Sostuvo que las relaciones entre el Estado, las corporaciones y las ONGs, conllevan muchas oportunidades, pero también muchos riesgos que es necesario tomar en cuenta para sacar el mayor provecho posible de esas vinculaciones.

“Lo que hemos encontrado en varios casos de América Latina es que las corporaciones vienen a llenar espacios vacíos y eso es muy riesgoso, porque no siempre esos espacios se llenan con experiencias que pueden estar alineadas con la necesidad del país”, planteó.

“Para que haya relaciones exitosas es necesario que los países definamos políticas públicas, tengamos un foco de acción muy claro y podamos trabajar en la búsqueda de metas e intereses comunes”, afirmó la representante de la fundación costarricense.

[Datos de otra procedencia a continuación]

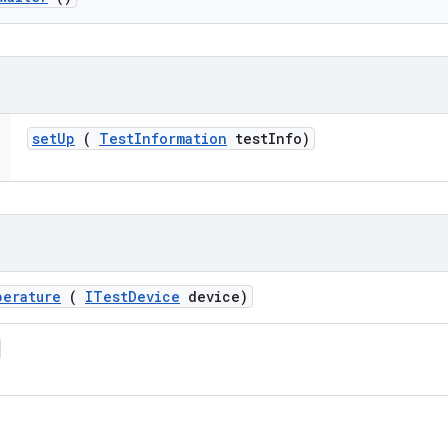
set
Up
(
Test
Information
test
Info)
perature
(
ITest
Device
device)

Tal iniciativa debe implicar, a su juicio, la adopción en cada país de una legislación clara y coherente, un plan nacional de desarrollo bien definido y una política educativa alineada con dicho plan.

“Si eso existe como plataforma, es posible entrar en negociaciones con las organizaciones y corporaciones y las entidades locales, tanto académicas como comerciales, de manera que puedan ejecutar proyectos específicos que brinden oportunidades de desarrollo a las comunidades”, expresó.

Añadió que esta forma se pueden generar espacios de oportunidades educativas y de desarrollo basados en una visión de qué necesita y qué quiere el país.

Quezada planteó que las corporaciones multinacionales y las agencias desarrollo no necesariamente tienen sus intereses alineados a los de los países a donde van, lo que implica adoptar estrategias que permitan conseguir objetivos comunes para beneficio de la población.

“Tiene que mantenerse una línea en la que cada uno de los actores puedan cumplir sus metas y ejecutar sus acciones con base a sus objetivos dentro de una visión integrada de justicia social”, explicó.

Trajo a colación la experiencia de la Fundación Omar Dengo con el fomento de alianzas estratégicas con corporaciones y organizaciones. En 19 años de trabajo, precisó, han conseguido desarrollar siete modelos de alianzas exitosas.

“El éxito ha estado en que nos hemos preocupado por generar las condiciones que crean un clima de confianza y que también permiten compartir los créditos sociales y políticos que generan los proyectos…porque todos tenemos intereses”, argumentó.

Los modelos –indicó- abarcan desde trabajos compartidos con entidades de gobierno hasta financiamientos específicos para proyectos con corporaciones multilaterales.